- Dataset entries
=== Begin Enclosure ===

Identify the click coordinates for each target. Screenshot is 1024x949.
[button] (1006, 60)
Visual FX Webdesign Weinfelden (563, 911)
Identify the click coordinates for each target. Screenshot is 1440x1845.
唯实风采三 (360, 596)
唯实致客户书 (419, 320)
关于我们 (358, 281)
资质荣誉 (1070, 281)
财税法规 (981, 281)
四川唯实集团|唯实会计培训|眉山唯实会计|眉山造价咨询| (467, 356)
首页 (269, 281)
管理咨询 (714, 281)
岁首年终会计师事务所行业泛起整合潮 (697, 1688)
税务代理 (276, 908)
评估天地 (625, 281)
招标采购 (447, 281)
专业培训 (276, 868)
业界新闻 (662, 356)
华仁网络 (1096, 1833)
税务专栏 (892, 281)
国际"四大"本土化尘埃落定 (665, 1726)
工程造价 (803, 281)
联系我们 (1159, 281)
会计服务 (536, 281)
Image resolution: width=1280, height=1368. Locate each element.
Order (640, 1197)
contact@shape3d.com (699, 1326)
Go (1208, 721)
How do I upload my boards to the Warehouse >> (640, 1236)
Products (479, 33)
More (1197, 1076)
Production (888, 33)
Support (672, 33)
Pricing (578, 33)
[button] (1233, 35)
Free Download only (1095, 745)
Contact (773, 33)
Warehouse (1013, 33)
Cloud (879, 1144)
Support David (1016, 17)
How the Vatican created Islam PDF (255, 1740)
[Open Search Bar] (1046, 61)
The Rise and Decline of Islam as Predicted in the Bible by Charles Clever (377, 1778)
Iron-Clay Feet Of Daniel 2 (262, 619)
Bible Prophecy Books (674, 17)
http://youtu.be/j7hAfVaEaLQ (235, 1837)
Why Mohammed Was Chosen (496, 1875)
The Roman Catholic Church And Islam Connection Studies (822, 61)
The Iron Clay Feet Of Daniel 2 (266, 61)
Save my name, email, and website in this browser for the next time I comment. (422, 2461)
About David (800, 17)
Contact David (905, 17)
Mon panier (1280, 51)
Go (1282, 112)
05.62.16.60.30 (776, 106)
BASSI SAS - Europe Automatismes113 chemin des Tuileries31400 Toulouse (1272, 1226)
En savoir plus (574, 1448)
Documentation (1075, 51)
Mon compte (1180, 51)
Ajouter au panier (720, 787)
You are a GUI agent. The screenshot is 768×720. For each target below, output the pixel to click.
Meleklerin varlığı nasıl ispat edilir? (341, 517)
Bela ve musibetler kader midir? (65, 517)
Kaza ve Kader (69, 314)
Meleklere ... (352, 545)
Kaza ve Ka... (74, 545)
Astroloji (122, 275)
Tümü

=== End Enclosure ===

- EXERCISE AIM
All lines from the one containing "En savoir plus (574, 1448)" to the end of the data above are to be set down exactly; no others belong in the answer.

- TASK RESULT
En savoir plus (574, 1448)
Documentation (1075, 51)
Mon compte (1180, 51)
Ajouter au panier (720, 787)
You are a GUI agent. The screenshot is 768×720. For each target below, output the pixel to click.
Meleklerin varlığı nasıl ispat edilir? (341, 517)
Bela ve musibetler kader midir? (65, 517)
Kaza ve Kader (69, 314)
Meleklere ... (352, 545)
Kaza ve Ka... (74, 545)
Astroloji (122, 275)
Tümü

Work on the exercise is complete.